If Huawei has to depend on only domestic sources, it is going to take a hit on its future production. It has a stockpile of possibly 12-18 months of fabricated chips, so this is the time window it has to either find a new supplier, or a switch to a less-dense—10- or 14-nanometer—technology using its domestic supplier, SMIC.
For the 5G market, the 7-nanometer fabrication may not be the only deciding factor. Huawei has a significant lead in radios and antennas that are key components in 5G networks. 5G networks depend on what are called massive multiple-input and multiple-output (MIMO) antennas, where Huawei is streets ahead of others. This, more than processor size, may decide the technical advantage of Huawei’s offerings. Huawei has a significant lead in gallium nitride-based devices, instead of silicon. Nokia and Ericsson are using Intel chips for their base stations, which are no match for ARM processors. And with Huawei’s support, China’s SMIC in Shanghai may be able to switch to a 10-nanometer technology quickly, shortening the gap between its processors and that of others.
Huawei can provide a complete 5G solution—from networks to 5G mobile phones—and install it much faster than others. Huawei’s home market in China is bigger than all other 5G markets in the world, which can power its growth.

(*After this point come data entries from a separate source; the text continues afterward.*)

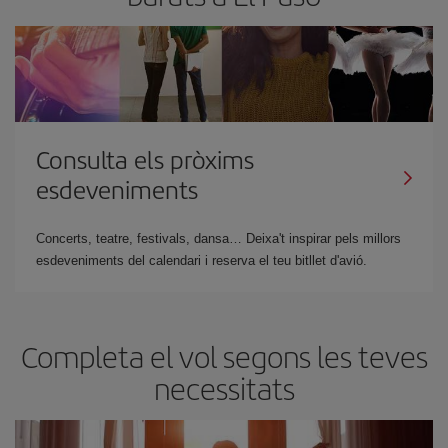
Consulta els pròxims
esdeveniments
Concerts, teatre, festivals, dansa… Deixa't inspirar pels millors
esdeveniments del calendari i reserva el teu bitllet d'avió.
Completa el vol segons les teves
necessitats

It is certainly not game over for Huawei, as many tech analysts are concluding prematurely. They have already pronounced game over twice, once over Google’s Android system denial, later on the ARM processor ban. With this new set of sanctions, while the U.S. has secured a temporary advantage for other Western players, it has also created an incentive for manufacturers outside the U.S. to move away from U.S. equipment. Such bans are always double-edged weapons.

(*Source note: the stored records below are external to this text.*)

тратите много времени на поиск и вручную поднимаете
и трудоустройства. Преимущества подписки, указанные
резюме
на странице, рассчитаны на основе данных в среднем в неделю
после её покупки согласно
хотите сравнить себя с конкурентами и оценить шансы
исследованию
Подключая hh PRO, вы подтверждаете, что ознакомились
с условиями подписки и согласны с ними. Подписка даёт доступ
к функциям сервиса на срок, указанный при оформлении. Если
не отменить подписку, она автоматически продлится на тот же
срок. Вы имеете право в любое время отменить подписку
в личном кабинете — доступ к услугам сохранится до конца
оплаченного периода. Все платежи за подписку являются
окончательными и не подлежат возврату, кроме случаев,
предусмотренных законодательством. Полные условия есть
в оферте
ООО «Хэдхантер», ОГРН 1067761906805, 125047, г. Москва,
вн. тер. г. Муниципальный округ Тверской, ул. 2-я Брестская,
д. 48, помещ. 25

So it is very much game on for Huawei and China in the tech war with the United States. As with any other war, it is not one battle in one arena that will decide who wins. 5G is only one battle theater; there are many others. And in many of those, China holds the cards. The rest of the world are not mere spectators but will also have to decide where their future lies—not as a binary choice between the U.S. and China, but as independent players. It is the larger forces of political economy at the global level that will decide this war.